Both there at the same time

And both can be there at the same time. They are two aspects of the same process, seeing whatever arises as nothing other than awake emptiness, and also allow the processes unfold allowing for insights into the dynamics within the world of form, maybe specifically the mind.

Sometimes, awake emptiness may be more in the foreground. Other times, the insights into the dynamics of form can be more in the foreground. But they are both there, as two faces of the same coin.

Mutuality

There is also a nice mutuality between the two.

Seeing whatever arises as awake emptiness takes some of the sting out of it, making it easier to simply be with it and also explore its dynamics within form. And exploring the dynamics within form allows knots to untie, which take some of the drama and charge out of it that way, making it easier to also recognize it as awake emptiness.

Both seem necessary, inform each other, invite each other, and allow for a continued deepening into the other.

The quest for immortality

I read about the new movie The Fountain, which has the quest for immortality as one of its themes. This has also come up recently for me in reading about alchemy.

A quest for what we already are

In alchemy, the quest for immortality has to do with finding ourselves as (a) awake emptiness, timeless, that which time and space unfolds within, and (b) as Spirit, awake emptiness and form, absent of I anywhere, beyond and including all polarities.

This is what we already are, this field of awake emptiness and form, so even if there is an attachment to an idea of “I” as a segment of this field, there will be an intuition about already being timeless.
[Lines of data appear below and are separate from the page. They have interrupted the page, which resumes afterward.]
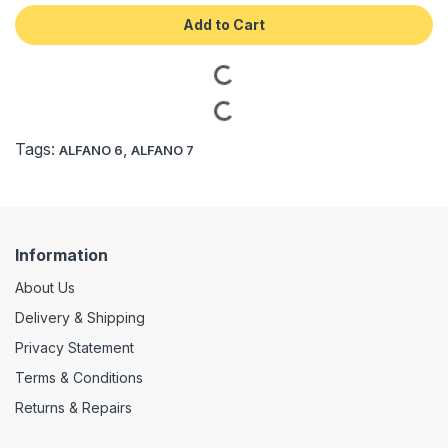
Add to Cart
Tags:
,
ALFANO 6
ALFANO 7
Information
About Us
Delivery & Shipping
Privacy Statement
Terms & Conditions
Returns & Repairs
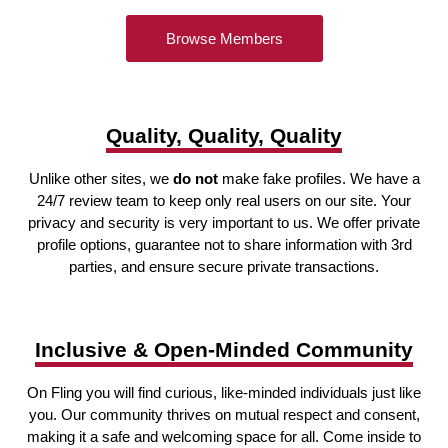
Browse Members
Quality, Quality, Quality
Unlike other sites, we
do not
make fake profiles. We have a
24/7 review team to keep only real users on our site. Your
privacy and security is very important to us. We offer private
profile options, guarantee not to share information with 3rd
parties, and ensure secure private transactions.
Inclusive & Open-Minded Community
On Fling you will find curious, like-minded individuals just like
you. Our community thrives on mutual respect and consent,
making it a safe and welcoming space for all. Come inside to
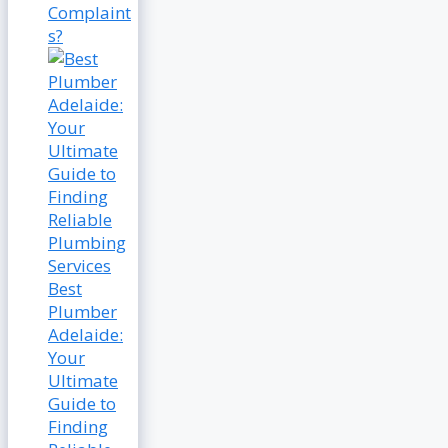
Complaint
s?
Best
Plumber
Adelaide:
Your
Ultimate
Guide to
Finding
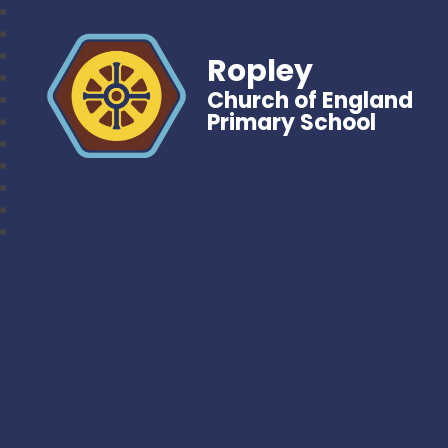
Ropley
Church of England
Primary School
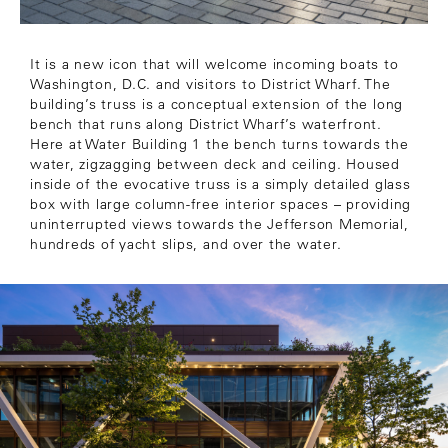
It is a new icon that will welcome incoming boats to
Washington, D.C. and visitors to District Wharf. The
building’s truss is a conceptual extension of the long
bench that runs along District Wharf’s waterfront.
Here at Water Building 1 the bench turns towards the
water, zigzagging between deck and ceiling. Housed
inside of the evocative truss is a simply detailed glass
box with large column-free interior spaces – providing
uninterrupted views towards the Jefferson Memorial,
hundreds of yacht slips, and over the water.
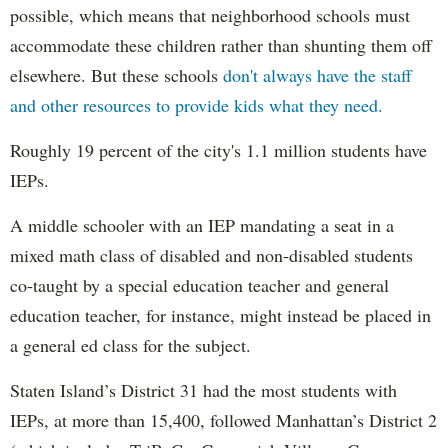
possible, which means that neighborhood schools must
accommodate these children rather than shunting them off
elsewhere. But these schools
don't always have the staff
and other resources to provide kids what they need.
Roughly 19 percent of the city's 1.1 million students have
IEPs.
A middle schooler with an IEP mandating a seat in a
mixed math class of disabled and non-disabled students
co-taught by a special education teacher and general
education teacher, for instance, might instead be placed in
a general ed class for the subject.
Staten Island’s District 31 had the most students with
IEPs, at more than 15,400, followed Manhattan’s District 2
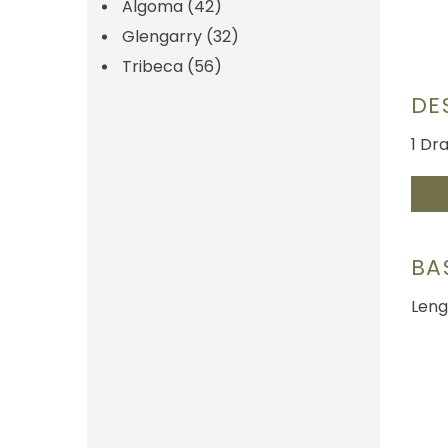
Algoma
(42)
Glengarry
(32)
Tribeca
(56)
DE
1 Dr
BA
Leng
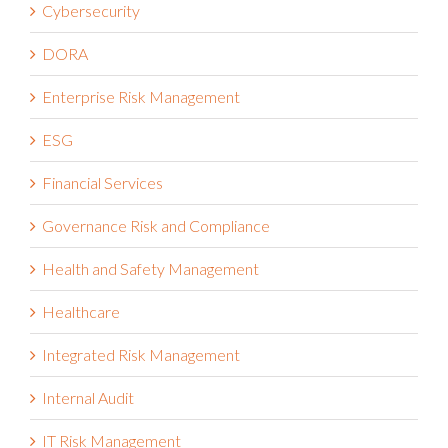
Cybersecurity
DORA
Enterprise Risk Management
ESG
Financial Services
Governance Risk and Compliance
Health and Safety Management
Healthcare
Integrated Risk Management
Internal Audit
IT Risk Management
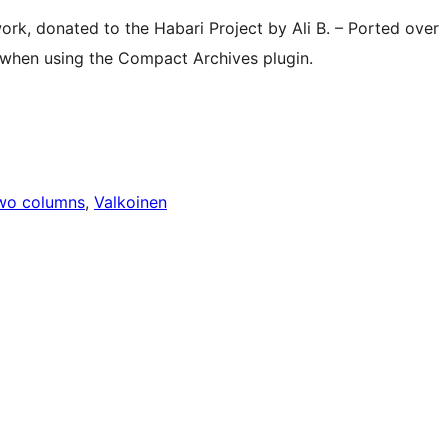
ork, donated to the Habari Project by Ali B. – Ported over
 when using the Compact Archives plugin.
wo columns
, 
Valkoinen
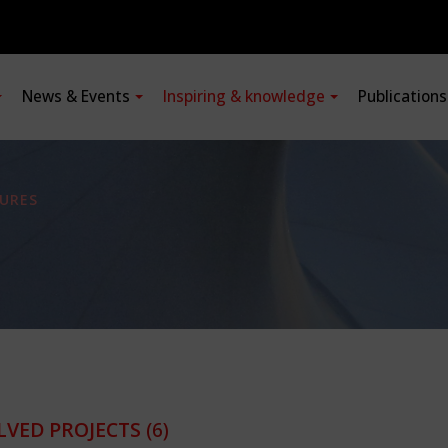
News & Events
Inspiring & knowledge
Publication
URES
LVED PROJECTS
(6)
Timelessness is here, but since the “I” is placed on form, and on just the small part of form that makes up this human self, timelessness takes the appearance of “Other”.

The field of awake emptiness and form experiences itself through the filter of I and Other, making this human self into I and awake emptiness, or timelessness, into Other.
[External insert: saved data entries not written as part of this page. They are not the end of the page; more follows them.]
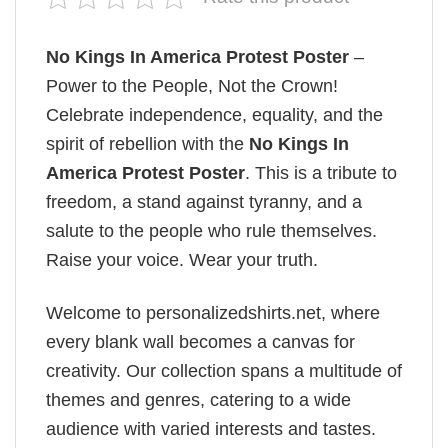
No Kings In America Protest Poster
–
Power to the People, Not the Crown!
Celebrate independence, equality, and the
spirit of rebellion with the
No Kings In
America Protest Poster
. This is a tribute to
freedom, a stand against tyranny, and a
salute to the people who rule themselves.
Raise your voice. Wear your truth.
Welcome to personalizedshirts.net, where
every blank wall becomes a canvas for
creativity. Our collection spans a multitude of
themes and genres, catering to a wide
audience with varied interests and tastes.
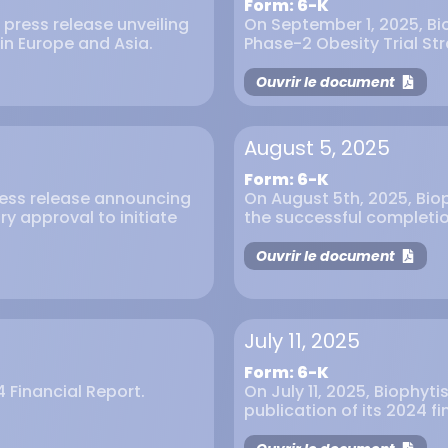
Form: 6-K
 press release unveiling
On September 1, 2025, Bio
 in Europe and Asia.
Phase-2 Obesity Trial Str
Ouvrir le document
August 5, 2025
Form: 6-K
press release announcing
On August 5th, 2025, Bio
ry approval to initiate
the successful completion
Ouvrir le document
July 11, 2025
Form: 6-K
4 Financial Report.
On July 11, 2025, Biophyt
publication of its 2024 fi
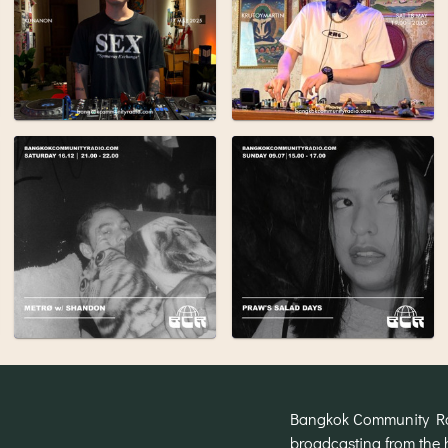
Bangkok Community Radi
broadcasting from the 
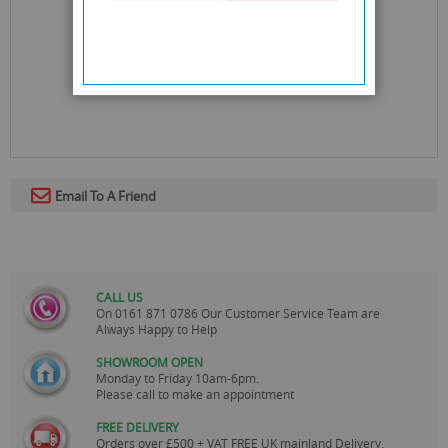
Email To A Friend
CALL US
On
0161 871 0786
Our Customer Service Team are
Always Happy to Help
SHOWROOM OPEN
Monday to Friday 10am-6pm.
Please call to make an appointment
FREE DELIVERY
Orders over £500 + VAT FREE UK mainland Delivery.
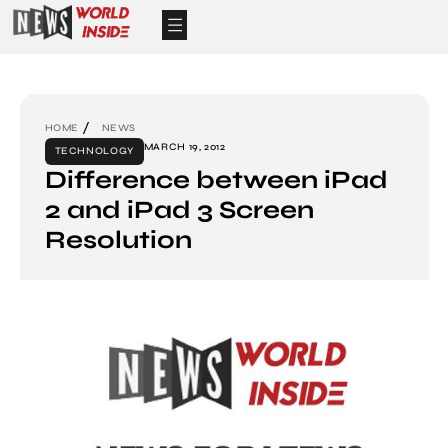
HOME
NEWS
MARCH 19, 2012
TECHNOLOGY
Difference between iPad
2 and iPad 3 Screen
Resolution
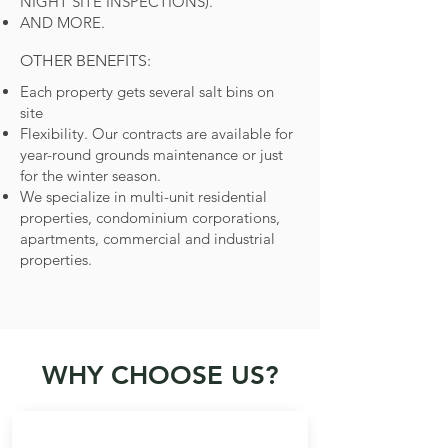
NIGHT SITE INSPECTIONS).
AND MORE.
OTHER BENEFITS:
Each property gets several salt bins on
site
Flexibility. Our contracts are available for
year-round grounds maintenance or just
for the winter season.
We specialize in multi-unit residential
properties, condominium corporations,
apartments, commercial and industrial
properties.
WHY CHOOSE US?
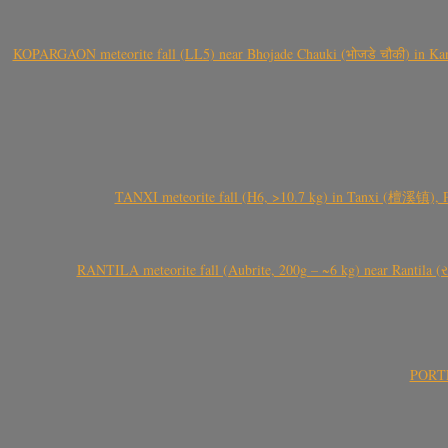
KOPARGAON meteorite fall (LL5) near Bhojade Chauki (भोजडे चौकी) in Kanhe
TANXI meteorite fall (H6, >10.7 kg) in Tanxi (檀溪镇),
RANTILA meteorite fall (Aubrite, 200g – ~6 kg) near Rantila (રન
PORTEL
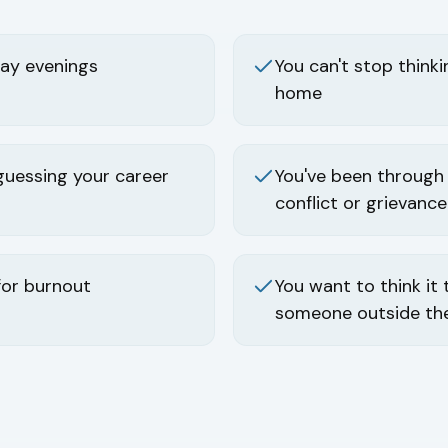
ay evenings
You can't stop think
home
guessing your career
You've been through
conflict or grievance
for burnout
You want to think it
someone outside the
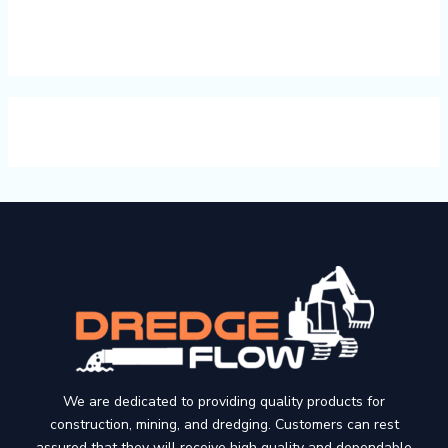
We are dedicated to providing quality products for
construction, mining, and dredging. Customers can rest
assured that they will receive high quality and dependable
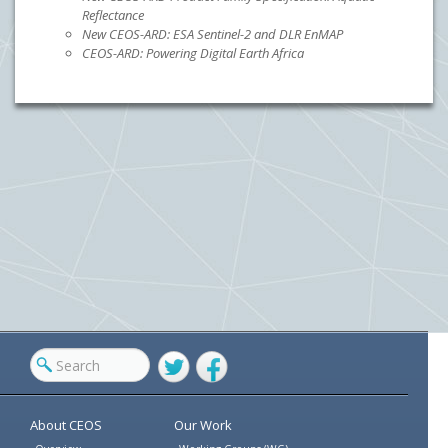
Reflectance
New CEOS-ARD: ESA Sentinel-2 and DLR EnMAP
CEOS-ARD: Powering Digital Earth Africa
Twitter
Facebook
About CEOS
Our Work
And this is where the quest for immortality begins. It is a quest for what we already are, in our awake emptiness aspect.

An escape from what we take ourselves to be

The other side of this is that the quest for immortality is an escape from what we take ourselves to be. This side of the coin is more closely aligned with conventional views.

We take ourselves to be a human being, exclusively, find ourselves as finite in time and space, vulnerable to the wider world and the passage of time, so naturally want to escape this – and one way to escape it is immortality.

In theistic (Christian, Jewish, Islamic) cultures, immortality comes in the form of a soul. Our human shell falls away, yet our soul continues on. It is immortal. And the transition is still in the future, so the quest for immortality sometimes becomes a quest to be worthy enough for this immortal life, some time in the future.

In our more recent materialistic culture, the soul is a more questionable idea, so a quest for immortality then takes the form of medical advances, cryogenics and so on.

Right here now

In either case, whether we seek what we already are, or an escape from what we take ourselves to be, or both, we can find immortality right here now, closer than our own breath.

It is this awake emptiness within, to and as all this arises – the words, sensations, thoughts, sounds. This timeless, spaceless emptiness, allowing time and space to unfold within, to and as itself.